• **Problem requirements**
Give the records again exactly as written. Leave out the pictures.

(Dataset entries)
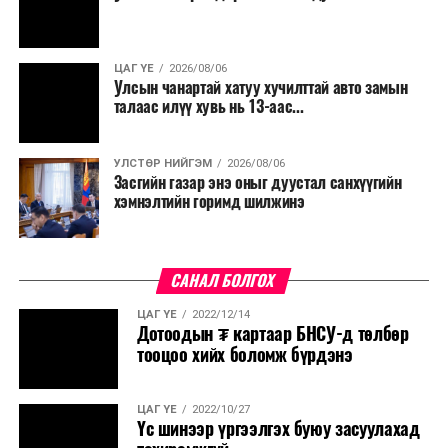
байгуулахгүй байх, төрийн албанд шинэ орон тоо бий
болгохгүй байх, эрчим хүчний хэрэглээг хэмнэх, хурал,
сургалтыг цахим хэлбэрт шилжүүлэх, төрийн албан
ЦАГ ҮЕ
2026/08/06
хаагчдыг зарим өдрүүдэд цахимаар ажиллуулах арга
Улсын чанартай хатуу хучилттай авто замын
хэмжээг үргэлжлүүлэхийг үүрэг болголоо.
талаас илүү хувь нь 13-аас...
Төсвийн сахилга бат сайжирч, эдийн засгийн нөхцөл
УЛСТӨР НИЙГЭМ
2026/08/06
байдал хэвийн болсон тохиолдолд эдгээр
Засгийн газар энэ оныг дуустал санхүүгийн
хязгаарлалтыг үе шаттайгаар сулруулах юм.
хэмнэлтийн горимд шилжинэ
САНАЛ БОЛГОХ
ЦАГ ҮЕ
2022/12/14
Дотоодын ₮ картаар БНСУ-д төлбөр
тооцоо хийх боломж бүрдэнэ
ЦАГ ҮЕ
2022/10/27
Үс шинээр үргээлгэх буюу засуулахад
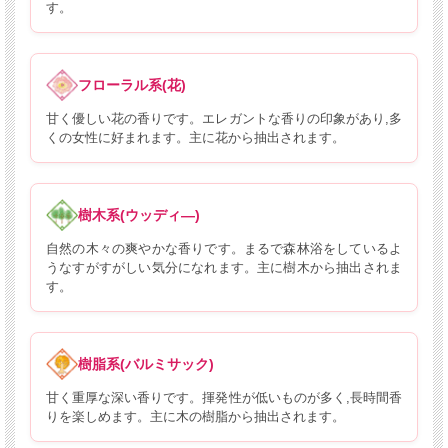
す。
フローラル系(花)
甘く優しい花の香りです。エレガントな香りの印象があり,多
くの女性に好まれます。主に花から抽出されます。
樹木系(ウッディ―)
自然の木々の爽やかな香りです。まるで森林浴をしているよ
うなすがすがしい気分になれます。主に樹木から抽出されま
す。
樹脂系(バルミサック)
甘く重厚な深い香りです。揮発性が低いものが多く,長時間香
りを楽しめます。主に木の樹脂から抽出されます。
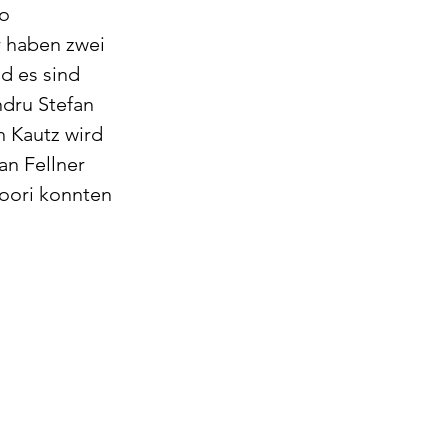
o 
r haben zwei 
d es sind 
ndru Stefan 
 Kautz wird 
n Fellner 
ori konnten 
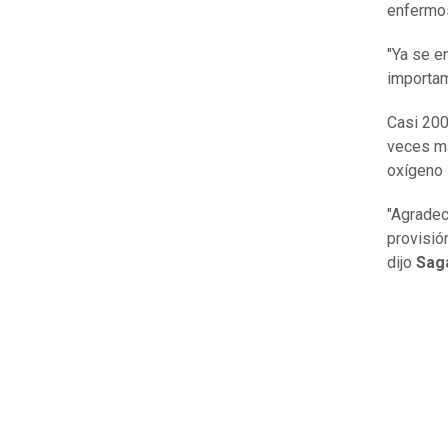
enfermos
"Ya se e
importam
Casi 200
veces má
oxígeno 
"Agradec
provisió
dijo
Sag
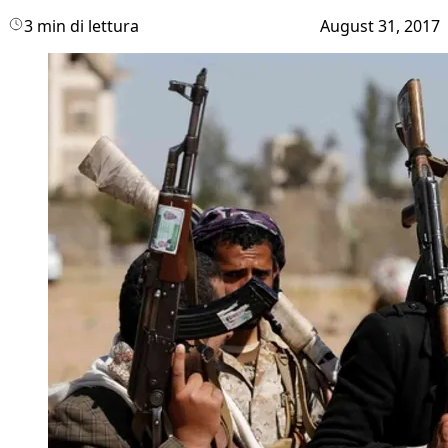
3 min di lettura
August 31, 2017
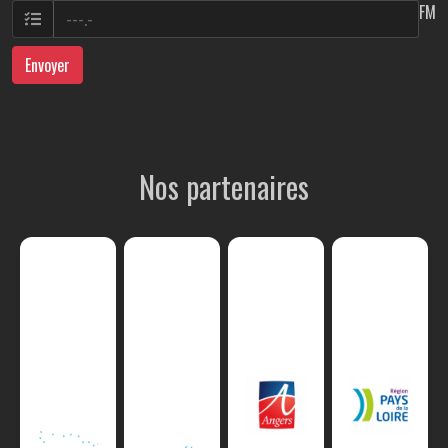
FM
Envoyer
Nos partenaires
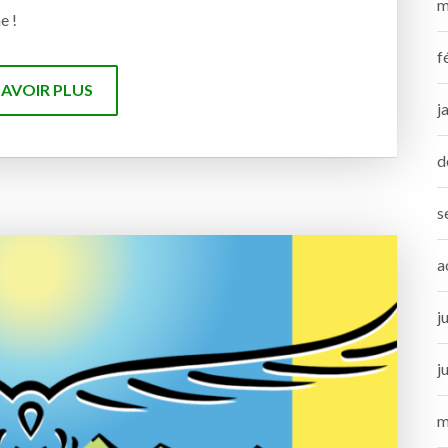
m
e !
f
SAVOIR PLUS
j
d
s
a
j
j
m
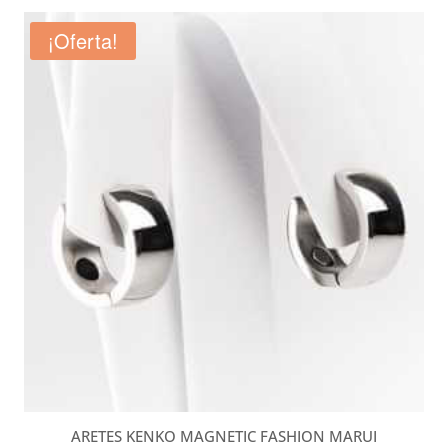
¡Oferta!
ARETES KENKO MAGNETIC FASHION MARUI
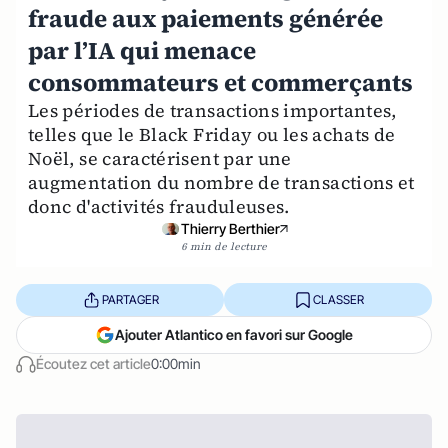
fraude aux paiements générée
par l’IA qui menace
consommateurs et commerçants
Les périodes de transactions importantes,
telles que le Black Friday ou les achats de
Noël, se caractérisent par une
augmentation du nombre de transactions et
donc d'activités frauduleuses.
Thierry Berthier
6 min de lecture
PARTAGER
CLASSER
Ajouter Atlantico en favori sur Google
Écoutez cet article
0:00min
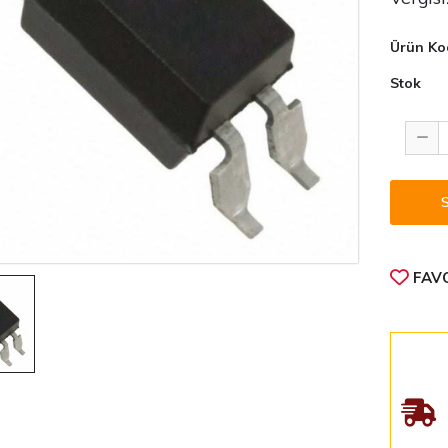
Ürün Ko
Stok
FAVO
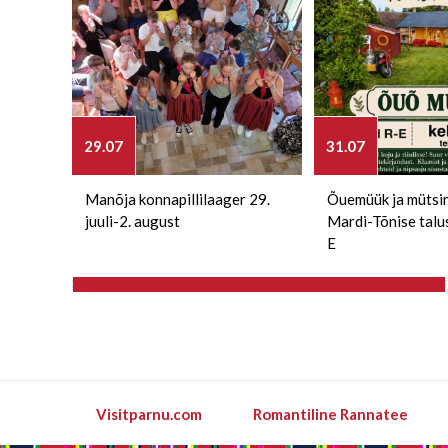
29.07
31.07
Manõja konnapillilaager 29.
Õuemüük ja mütsi
juuli-2. august
Mardi-Tõnise talu
E
Visitparnu.com
Romantiline Rannatee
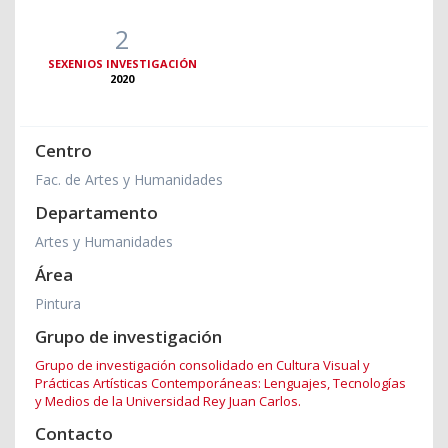
2
SEXENIOS INVESTIGACIÓN
2020
Centro
Fac. de Artes y Humanidades
Departamento
Artes y Humanidades
Área
Pintura
Grupo de investigación
Grupo de investigación consolidado en Cultura Visual y
Prácticas Artísticas Contemporáneas: Lenguajes, Tecnologías
y Medios de la Universidad Rey Juan Carlos.
Contacto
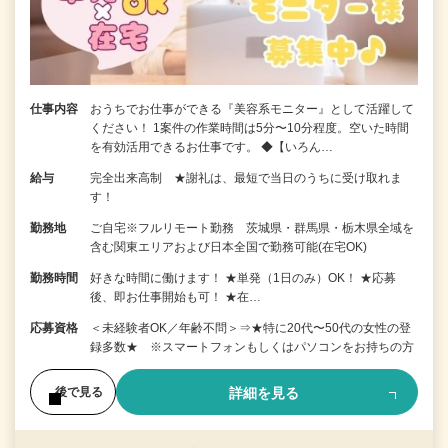
仕事内容
おうちでお仕事ができる『美容系モニター』として活躍して
ください！ 1案件の作業時間は5分〜10分程度。空いた時間
を有効活用できるお仕事です。 ◆【いろん…
給与
完全出来高制 ★謝礼は、最短で当日のうちに受け取れま
す！
勤務地
ご自宅※フルリモート勤務 茨城県・群馬県・栃木県全域を
含む関東エリアおよび日本全国で勤務可能(在宅OK)
勤務時間
好きな時間に働けます！ ★単発（1日のみ）OK！ ★応募
後、即お仕事開始も可！ ★在…
応募資格
＜未経験者OK／年齢不問＞⇒★特に20代〜50代の女性の登
録多数★ ※スマートフォンもしくはパソコンをお持ちの方
詳細を見る
後で見る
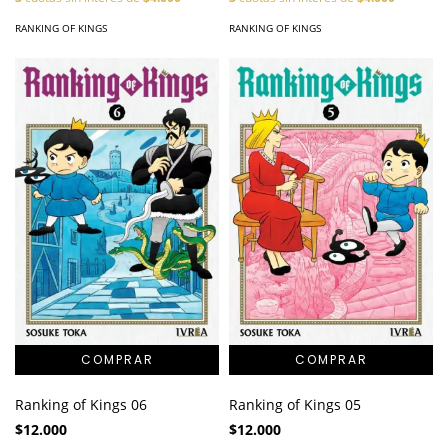
RANKING OF KINGS
RANKING OF KINGS
Ranking of Kings 06
Ranking of Kings 05
$12.000
$12.000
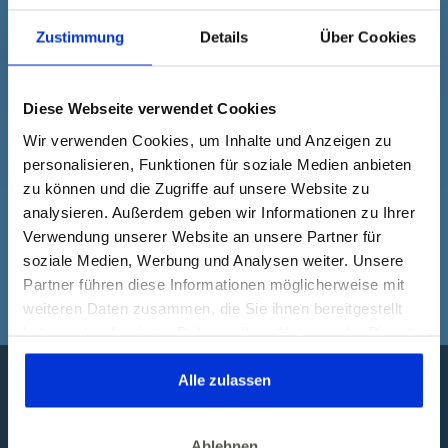
Ich freue mich auf Dich!
Zustimmung
Details
Über Cookies
Deine Inanna
Diese Webseite verwendet Cookies
Wir verwenden Cookies, um Inhalte und Anzeigen zu
personalisieren, Funktionen für soziale Medien anbieten
zu können und die Zugriffe auf unsere Website zu
analysieren. Außerdem geben wir Informationen zu Ihrer
Nix für Dich? Hier findest
Verwendung unserer Website an unsere Partner für
Du bestimmt etwas
soziale Medien, Werbung und Analysen weiter. Unsere
Partner führen diese Informationen möglicherweise mit
Passendes.
weiteren Daten zusammen, die Sie ihnen bereitgestellt
haben oder die sie im Rahmen Ihrer Nutzung der Dienste
gesammelt haben. Dies gilt auch für Gesundheitsdaten,
die gegebenenfalls für die Kursdurchführung erhoben
Alle zulassen
werden.
Ablehnen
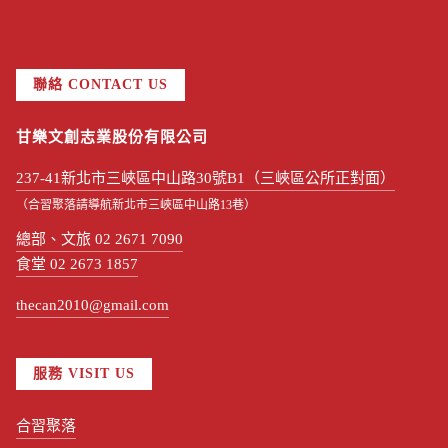
聯絡 CONTACT US
甘樂文創志業股份有限公司
237-41新北市三峽區中山路30號B1（三峽區公所正對面）
（合習聚落請導航新北市三峽區中山路13巷）
總部、文旅 02 2671 7090
食堂 02 2673 1857
thecan2010@gmail.com
服務 VISIT US
合習聚落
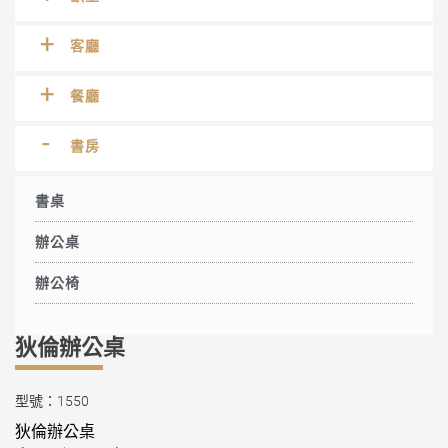
客廳
餐廳
書房
書桌
辦公桌
辦公椅
狄倫辦公桌
型號：1550
狄倫辦公桌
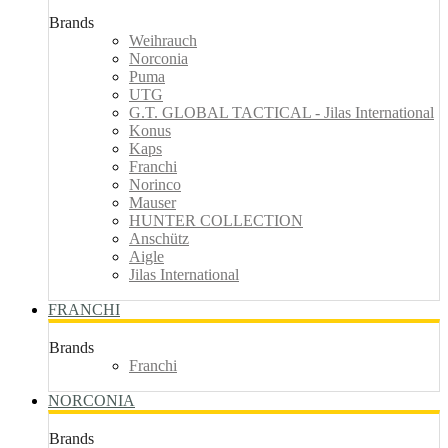
Brands
Weihrauch
Norconia
Puma
UTG
G.T. GLOBAL TACTICAL - Jilas International
Konus
Kaps
Franchi
Norinco
Mauser
HUNTER COLLECTION
Anschütz
Aigle
Jilas International
FRANCHI
Brands
Franchi
NORCONIA
Brands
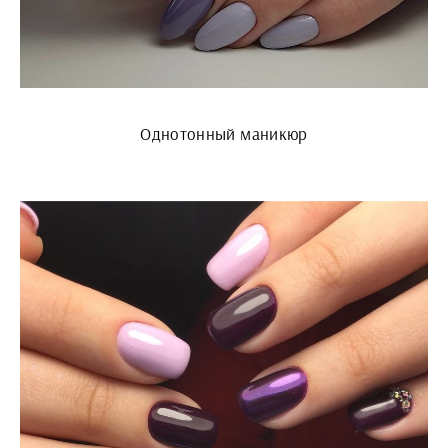
Однотонный маникюр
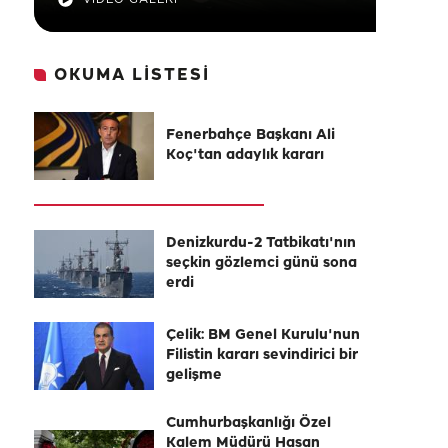
OKUMA LİSTESİ
Fenerbahçe Başkanı Ali
Koç'tan adaylık kararı
Denizkurdu-2 Tatbikatı'nın
seçkin gözlemci günü sona
erdi
Çelik: BM Genel Kurulu'nun
Filistin kararı sevindirici bir
gelişme
Cumhurbaşkanlığı Özel
Kalem Müdürü Hasan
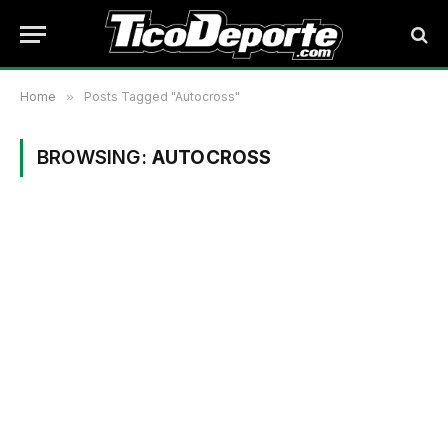
Home
»
Posts Tagged "Autocross"
BROWSING:
AUTOCROSS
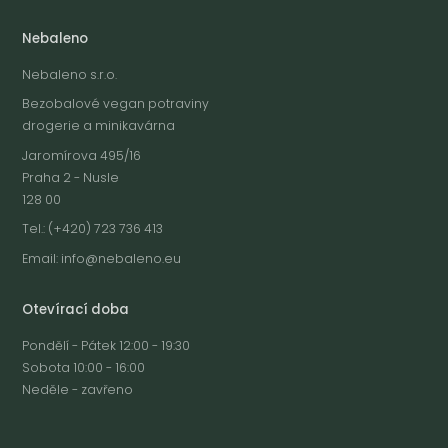
Nebaleno
Nebaleno s.r.o.
Bezobalové vegan potraviny
drogerie a minikavárna
Jaromírova 495/16
Praha 2 - Nusle
128 00
Tel.: (+420) 723 736 413
Email:
info@nebaleno.eu
Otevírací doba
Pondělí - Pátek 12:00 - 19:30
Sobota 10:00 - 16:00
Neděle - zavřeno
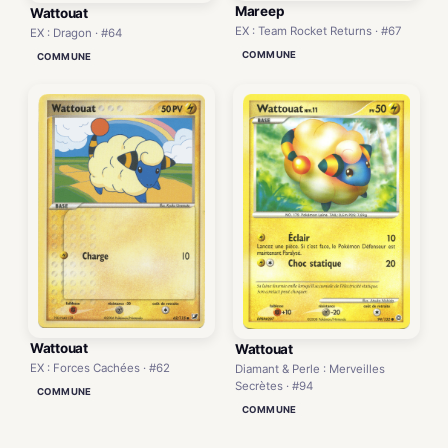
Mareep
Wattouat
EX : Team Rocket Returns · #67
EX : Dragon · #64
COMMUNE
COMMUNE
Wattouat
Wattouat
EX : Forces Cachées · #62
Diamant & Perle : Merveilles
Secrètes · #94
COMMUNE
COMMUNE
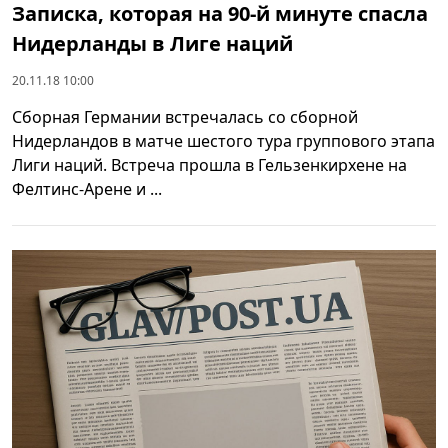
Записка, которая на 90-й минуте спасла
Нидерланды в Лиге наций
20.11.18 10:00
Сборная Германии встречалась со сборной
Нидерландов в матче шестого тура группового этапа
Лиги наций. Встреча прошла в Гельзенкирхене на
Фелтинс-Арене и ...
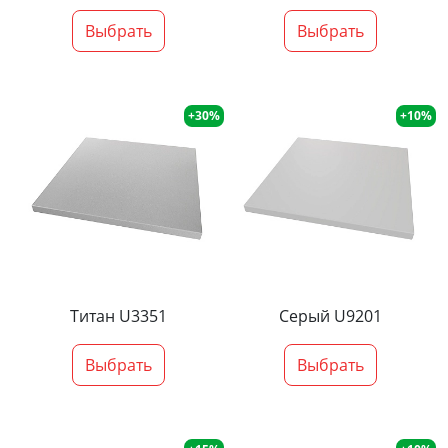
Выбрать
Выбрать
+30%
+10%
Титан U3351
Серый U9201
Выбрать
Выбрать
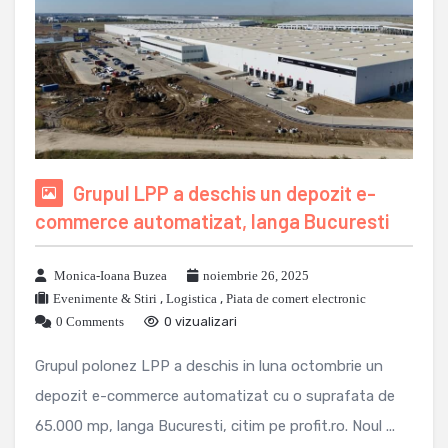
Grupul LPP a deschis un depozit e-
commerce automatizat, langa Bucuresti
Monica-Ioana Buzea
noiembrie 26, 2025
Evenimente & Stiri
,
Logistica
,
Piata de comert electronic
0 Comments
0 vizualizari
Grupul polonez LPP a deschis in luna octombrie un
depozit e-commerce automatizat cu o suprafata de
65.000 mp, langa Bucuresti, citim pe profit.ro. Noul ...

• **Task response**
байгуулахгүй байх, төрийн албанд шинэ орон тоо бий
болгохгүй байх, эрчим хүчний хэрэглээг хэмнэх, хурал,
сургалтыг цахим хэлбэрт шилжүүлэх, төрийн албан
ЦАГ ҮЕ
2026/08/06
хаагчдыг зарим өдрүүдэд цахимаар ажиллуулах арга
Улсын чанартай хатуу хучилттай авто замын
хэмжээг үргэлжлүүлэхийг үүрэг болголоо.
талаас илүү хувь нь 13-аас...
Төсвийн сахилга бат сайжирч, эдийн засгийн нөхцөл
УЛСТӨР НИЙГЭМ
2026/08/06
байдал хэвийн болсон тохиолдолд эдгээр
Засгийн газар энэ оныг дуустал санхүүгийн
хязгаарлалтыг үе шаттайгаар сулруулах юм.
хэмнэлтийн горимд шилжинэ
САНАЛ БОЛГОХ
ЦАГ ҮЕ
2022/12/14
Дотоодын ₮ картаар БНСУ-д төлбөр
тооцоо хийх боломж бүрдэнэ
ЦАГ ҮЕ
2022/10/27
Үс шинээр үргээлгэх буюу засуулахад
す。
フローラル系(花)
甘く優しい花の香りです。エレガントな香りの印象があり,多
くの女性に好まれます。主に花から抽出されます。
樹木系(ウッディ―)
自然の木々の爽やかな香りです。まるで森林浴をしているよ
うなすがすがしい気分になれます。主に樹木から抽出されま
す。
樹脂系(バルミサック)
甘く重厚な深い香りです。揮発性が低いものが多く,長時間香
りを楽しめます。主に木の樹脂から抽出されます。
o 
r haben zwei 
d es sind 
ndru Stefan 
 Kautz wird 
n Fellner 
ori konnten 
enfermos
"Ya se e
importam
Casi 200
veces má
oxígeno 
"Agradec
provisió
dijo
Sag
3 min di lettura
August 31, 2017
FM
Envoyer
Nos partenaires
m
e !
f
SAVOIR PLUS
j
d
s
a
j
j
m
¡Oferta!
ARETES KENKO MAGNETIC FASHION MARUI
fraude aux paiements générée
par l’IA qui menace
consommateurs et commerçants
Les périodes de transactions importantes,
telles que le Black Friday ou les achats de
Noël, se caractérisent par une
augmentation du nombre de transactions et
donc d'activités frauduleuses.
Thierry Berthier
6 min de lecture
PARTAGER
CLASSER
Ajouter Atlantico en favori sur Google
Écoutez cet article
0:00min
Ürün Ko
Stok
FAVO
29.07
31.07
Manõja konnapillilaager 29.
Õuemüük ja mütsi
juuli-2. august
Mardi-Tõnise talu
E
Visitparnu.com
Romantiline Rannatee
2
SEXENIOS INVESTIGACIÓN
2020
Centro
Fac. de Artes y Humanidades
Departamento
Artes y Humanidades
Área
Pintura
Grupo de investigación
Grupo de investigación consolidado en Cultura Visual y
Prácticas Artísticas Contemporáneas: Lenguajes, Tecnologías
y Medios de la Universidad Rey Juan Carlos.
Contacto
仕事内容
おうちでお仕事ができる『美容系モニター』として活躍して
ください！ 1案件の作業時間は5分〜10分程度。空いた時間
を有効活用できるお仕事です。 ◆【いろん…
給与
完全出来高制 ★謝礼は、最短で当日のうちに受け取れま
す！
勤務地
ご自宅※フルリモート勤務 茨城県・群馬県・栃木県全域を
含む関東エリアおよび日本全国で勤務可能(在宅OK)
勤務時間
好きな時間に働けます！ ★単発（1日のみ）OK！ ★応募
後、即お仕事開始も可！ ★在…
応募資格
＜未経験者OK／年齢不問＞⇒★特に20代〜50代の女性の登
録多数★ ※スマートフォンもしくはパソコンをお持ちの方
詳細を見る
後で見る
RANKING OF KINGS
RANKING OF KINGS
Ranking of Kings 06
Ranking of Kings 05
$12.000
$12.000
Ich freue mich auf Dich!
Zustimmung
Details
Über Cookies
Deine Inanna
Diese Webseite verwendet Cookies
Wir verwenden Cookies, um Inhalte und Anzeigen zu
personalisieren, Funktionen für soziale Medien anbieten
zu können und die Zugriffe auf unsere Website zu
analysieren. Außerdem geben wir Informationen zu Ihrer
Nix für Dich? Hier findest
Verwendung unserer Website an unsere Partner für
Du bestimmt etwas
soziale Medien, Werbung und Analysen weiter. Unsere
Partner führen diese Informationen möglicherweise mit
Passendes.
weiteren Daten zusammen, die Sie ihnen bereitgestellt
haben oder die sie im Rahmen Ihrer Nutzung der Dienste
gesammelt haben. Dies gilt auch für Gesundheitsdaten,
die gegebenenfalls für die Kursdurchführung erhoben
Alle zulassen
werden.
Ablehnen
聯絡 CONTACT US
甘樂文創志業股份有限公司
237-41新北市三峽區中山路30號B1（三峽區公所正對面）
（合習聚落請導航新北市三峽區中山路13巷）
總部、文旅 02 2671 7090
食堂 02 2673 1857
thecan2010@gmail.com
服務 VISIT US
合習聚落
客廳
餐廳
書房
書桌
辦公桌
辦公椅
狄倫辦公桌
型號：1550
狄倫辦公桌
Brands
Weihrauch
Norconia
Puma
UTG
G.T. GLOBAL TACTICAL - Jilas International
Konus
Kaps
Franchi
Norinco
Mauser
HUNTER COLLECTION
Anschütz
Aigle
Jilas International
FRANCHI
Brands
Franchi
NORCONIA
Brands
Однотонный маникюр
OKUMA LİSTESİ
Fenerbahçe Başkanı Ali
Koç'tan adaylık kararı
Denizkurdu-2 Tatbikatı'nın
seçkin gözlemci günü sona
erdi
Çelik: BM Genel Kurulu'nun
Filistin kararı sevindirici bir
gelişme
Cumhurbaşkanlığı Özel
Kalem Müdürü Hasan
Home
»
Posts Tagged "Autocross"
BROWSING:
AUTOCROSS
Nebaleno
Nebaleno s.r.o.
Bezobalové vegan potraviny
drogerie a minikavárna
Jaromírova 495/16
Praha 2 - Nusle
128 00
Tel.: (+420) 723 736 413
Email:
info@nebaleno.eu
Otevírací doba
Pondělí - Pátek 12:00 - 19:30
Sobota 10:00 - 16:00
Neděle - zavřeno
Mareep
Wattouat
EX : Team Rocket Returns · #67
EX : Dragon · #64
COMMUNE
COMMUNE
Wattouat
Wattouat
EX : Forces Cachées · #62
Diamant & Perle : Merveilles
Secrètes · #94
COMMUNE
COMMUNE
Записка, которая на 90-й минуте спасла
Нидерланды в Лиге наций
20.11.18 10:00
Сборная Германии встречалась со сборной
Нидерландов в матче шестого тура группового этапа
Лиги наций. Встреча прошла в Гельзенкирхене на
Фелтинс-Арене и ...
Выбрать
Выбрать
+30%
+10%
Титан U3351
Серый U9201
Выбрать
Выбрать
Grupul LPP a deschis un depozit e-
commerce automatizat, langa Bucuresti
Monica-Ioana Buzea
noiembrie 26, 2025
Evenimente & Stiri
,
Logistica
,
Piata de comert electronic
0 Comments
0 vizualizari
Grupul polonez LPP a deschis in luna octombrie un
depozit e-commerce automatizat cu o suprafata de
65.000 mp, langa Bucuresti, citim pe profit.ro. Noul ...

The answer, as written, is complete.